Hello Outbackers! We are planning a trip in June with two other families to Mount Rushmore. We all have kids ranging from 1 to 12 years old. We are looking for a campground with full hookups (electric, water, and sewer), lots to do for the kids, and some privacy. We would like to avoid a "parking lot" type of place. Any recommendations? I noticed some postings on this topic from last year but wanted to get updated information. Also, any tips on what we must do and see in the area would be great!


----------



## camping479 (Aug 27, 2003)

We stayed here last summer. It's a very nice campground, a little pricey, but just about the nicest one we've stayed in.

Mike


----------



## cookie9933 (Feb 26, 2005)

I second Mike's recommendation. Actually, we haven't camped at Rafter J Bar, but my brother-in-law did and his family loved it. I have heard other people say how nice it is, also.

Bill


----------



## 7heaven (Jun 4, 2005)

Very nice, Mike! I've added to our summer campground list.


----------



## camptails (Jan 18, 2005)

Rafter J Bar is awsome







I would suggest the Ranch Camp area in the high 170's or 180's sites. The campground is within a short drive of everything.

RT


----------



## j1mfrog (Jun 6, 2004)

I know you want full hookups but I can't give you a recommendation for one with hookups in that area. But I will say that if you are in that area I have three suggestions for places to stay with no hookups and I hope you don't pass up the chance to stay at one of the most amazing places in the country. My suggestions are:









Custer State Park









Custer State Park









Custer State Park









The second one is really amazing.









http://www.sdgfp.info/Parks/Regions/Custer/index.htm

Previously discussed stuff:

http://www.outbackers.com/forums/index.php...ster+state+park

http://www.outbackers.com/forums/index.php...ster+state+park

http://www.outbackers.com/forums/index.php...ster+state+park


----------



## muliedon (Jul 6, 2005)

I believe my response to a similar questions is on one of the links listed here.
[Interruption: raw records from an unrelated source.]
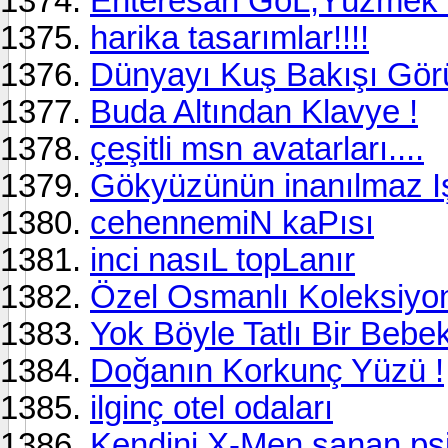
Enteresan GöL,Yüzmek i
harika tasarımlar!!!!
Dünyayı Kuş Bakışı Gör
Buda Altından Klavye !
çeşitli msn avatarları....
Gökyüzünün inanılmaz Işık
cehennemiN kaPısı
inci nasıL topLanır
Özel Osmanlı Koleksiyon
Yok Böyle Tatlı Bir Beb
Doğanın Korkunç Yüzü !
ilginç otel odaları
Kendini X-Men sanan ps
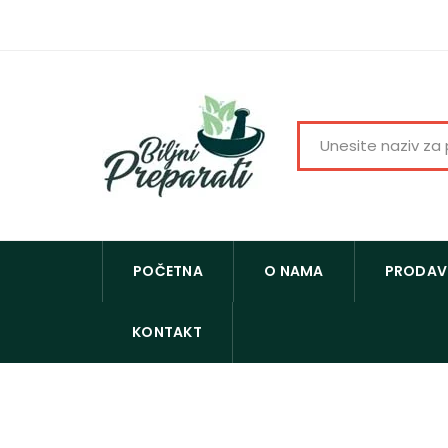
POČETNA
O NAMA
PRODAV
KONTAKT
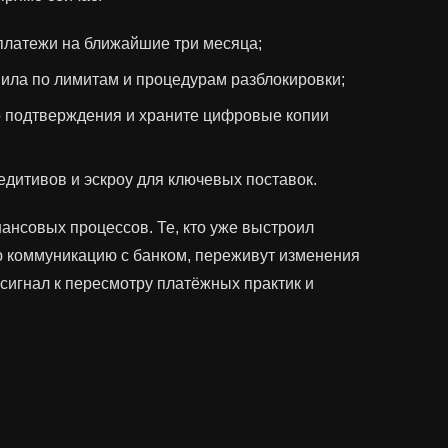
платежи на ближайшие три месяца;
вила по лимитам и процедурам разблокировки;
о подтверждения и храните цифровые копии
дитивов и эскроу для ключевых поставок.
ансовых процессов. Те, кто уже выстроил
ю коммуникацию с банком, переживут изменения
сигнал к пересмотру платёжных практик и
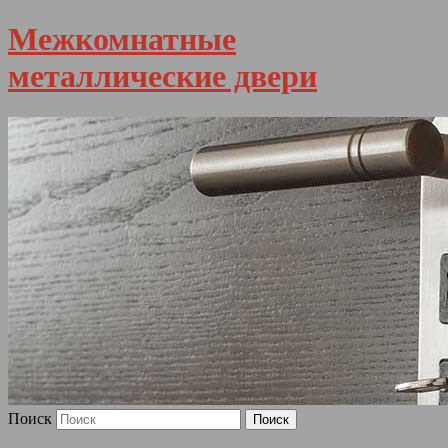
Межкомнатные
металлические двери
Поиск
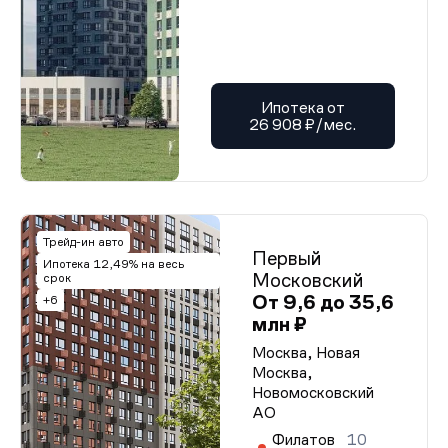
Ипотека от
26 908 ₽/мес.
Трейд-ин авто
Первый
Ипотека 12,49% на весь
Московский
срок
От 9,6 до 35,6
+6
млн ₽
Москва, Новая
Москва,
Новомосковский
АО
Филатов
10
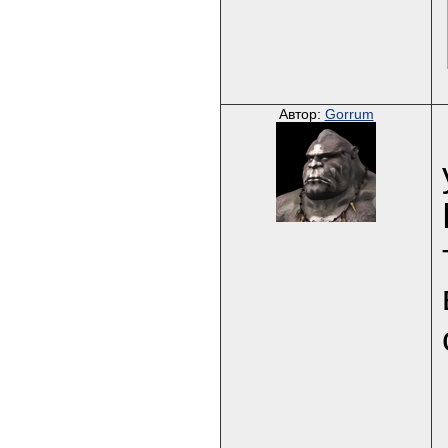
Автор:
Gorrum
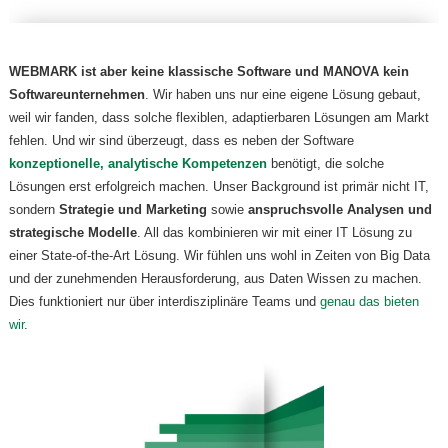
WEBMARK ist aber keine klassische Software und MANOVA kein
Softwareunternehmen
. Wir haben uns nur eine eigene Lösung gebaut,
weil wir fanden, dass solche flexiblen, adaptierbaren Lösungen am Markt
fehlen. Und wir sind überzeugt, dass es neben der Software
konzeptionelle, analytische Kompetenzen
benötigt, die solche
Lösungen erst erfolgreich machen. Unser Background ist primär nicht IT,
sondern
Strategie und Marketing
sowie
anspruchsvolle Analysen und
strategische Modelle
. All das kombinieren wir mit einer IT Lösung zu
einer State-of-the-Art Lösung. Wir fühlen uns wohl in Zeiten von Big Data
und der zunehmenden Herausforderung, aus Daten Wissen zu machen.
Dies funktioniert nur über interdisziplinäre Teams und
genau das bieten
wir
.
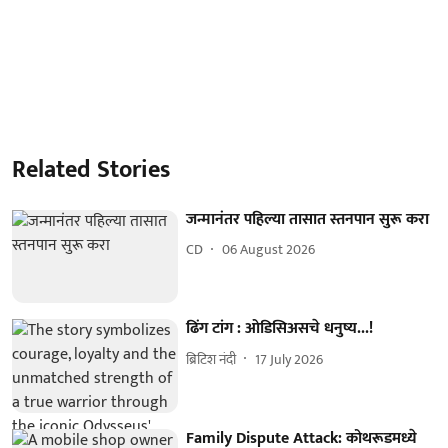
Related Stories
जन्मानंतर पहिल्या तासात स्तनपान सुरू करा
CD
06 August 2026
ढिंग टांग : ओडिसिअसचे धनुष्य...!
ब्रिटिश नंदी
17 July 2026
Family Dispute Attack: कोथरूडमध्ये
I will still put my "vote" in for the Palmer Gulch KOA. We stayed there twice in the last two years, and thought it was great. The kids loved it, and it is located close to quite a few attractions. My wife came back from a scrapbooking retreat Saturday evening, and after looking a the pictures from last summer, we all said we couldn't wait to go back to the Black Hills again. Unfortunately it will probably have to wait until the summer of 2007. Hope this helps.

Don


----------



## CampKerzic (Mar 5, 2005)

Thanks to everyone for your tips and input! We book three sites at Rafter J's the first week of June. We are looking forward to it!


----------